例えばモッコちゃん(私が今一緒に暮らしてる人)は、フェミのフェの字も知らないマンコ持ちでした。彼女が私のフェミ友たちに出会った時、一番初めに感じた”違和感”はこういうものだったと、ずいぶん後になってから話してくれました。
「これを言ったらこう思われちゃうんだろうな、と、そんなことを考えながら会話したのは初めてだった」
つまりは、考えていることを正直に話す前に、それを話すことは「適切か」と考えてしまいがちになる、と。
モッコちゃん自身に「フェミ」への偏見があったこともあるにせよ、私たちに「思想が違う」人に対する厳しい視線をあたえてしまいがちな面はなかったか、なんてことを思い返しました。例えば、以前、友人たちで食事をした時、その中の一人が「フェミナチだっていたっていいじゃないか。そういう思想もあってこそ、民主主義じゃない? そういう思想に負けるんだったら、フェミが間違ってたってことじゃない?」みたいなこと言ったのですが、その場にいた友人達は「二度とあいつとは会いたくない!!」と後で話していました。まぁ、発言したのが男だった、というのもあるのだけれど。・・・つまりは、そういうことだよね。

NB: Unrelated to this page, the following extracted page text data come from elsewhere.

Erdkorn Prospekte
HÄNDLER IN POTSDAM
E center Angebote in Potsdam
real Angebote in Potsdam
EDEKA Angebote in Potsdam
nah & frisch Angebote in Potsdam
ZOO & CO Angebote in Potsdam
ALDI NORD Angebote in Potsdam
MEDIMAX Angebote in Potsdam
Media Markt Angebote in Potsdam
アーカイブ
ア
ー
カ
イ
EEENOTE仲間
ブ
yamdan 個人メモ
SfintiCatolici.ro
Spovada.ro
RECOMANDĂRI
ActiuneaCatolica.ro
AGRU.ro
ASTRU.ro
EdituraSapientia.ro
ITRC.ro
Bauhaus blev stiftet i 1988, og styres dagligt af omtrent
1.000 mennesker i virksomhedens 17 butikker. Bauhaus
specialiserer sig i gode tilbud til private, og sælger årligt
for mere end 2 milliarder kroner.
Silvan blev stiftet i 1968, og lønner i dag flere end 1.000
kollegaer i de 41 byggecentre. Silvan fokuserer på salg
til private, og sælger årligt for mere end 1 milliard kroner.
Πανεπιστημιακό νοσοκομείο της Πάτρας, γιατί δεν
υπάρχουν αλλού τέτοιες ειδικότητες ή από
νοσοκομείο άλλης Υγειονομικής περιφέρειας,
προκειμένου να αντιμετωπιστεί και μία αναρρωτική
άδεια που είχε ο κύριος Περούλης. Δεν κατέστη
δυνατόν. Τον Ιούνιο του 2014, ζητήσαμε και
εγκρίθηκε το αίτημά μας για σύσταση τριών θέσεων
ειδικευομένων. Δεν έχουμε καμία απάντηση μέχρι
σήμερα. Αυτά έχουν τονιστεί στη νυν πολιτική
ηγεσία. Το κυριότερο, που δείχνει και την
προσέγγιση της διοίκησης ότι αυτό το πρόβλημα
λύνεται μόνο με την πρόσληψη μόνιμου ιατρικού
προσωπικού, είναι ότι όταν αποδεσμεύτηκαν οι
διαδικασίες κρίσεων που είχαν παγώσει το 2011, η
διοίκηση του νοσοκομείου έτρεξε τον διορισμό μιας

正しいこと、という視線で突き詰めていくと、自分も他人をも抑圧する力になる。私自身は、とっくに「楽しいこと」という感じで、バイブ屋を始めたつもりでいたけれど、やっぱりどこか「正しいこと」をしなければいけない、という思いがある。その「正しさ」が独善的ではないか、という猜疑心を忘れずにいなければ、と思いながら、その客観性を保ち続けるのは難しいことかもしれない。でも、正しさを疑うようであれば、突き進むこともできない。なかなか頃合いが難しい。
さて。ラブピのメルマガはまた、トッチーとトッチーのチンコとの物語、に戻りました。どうなることやら。
今日は、東京はこれから雪という。
こういう日はストーブの前で本を読みながら猫のように眠ってしまおう。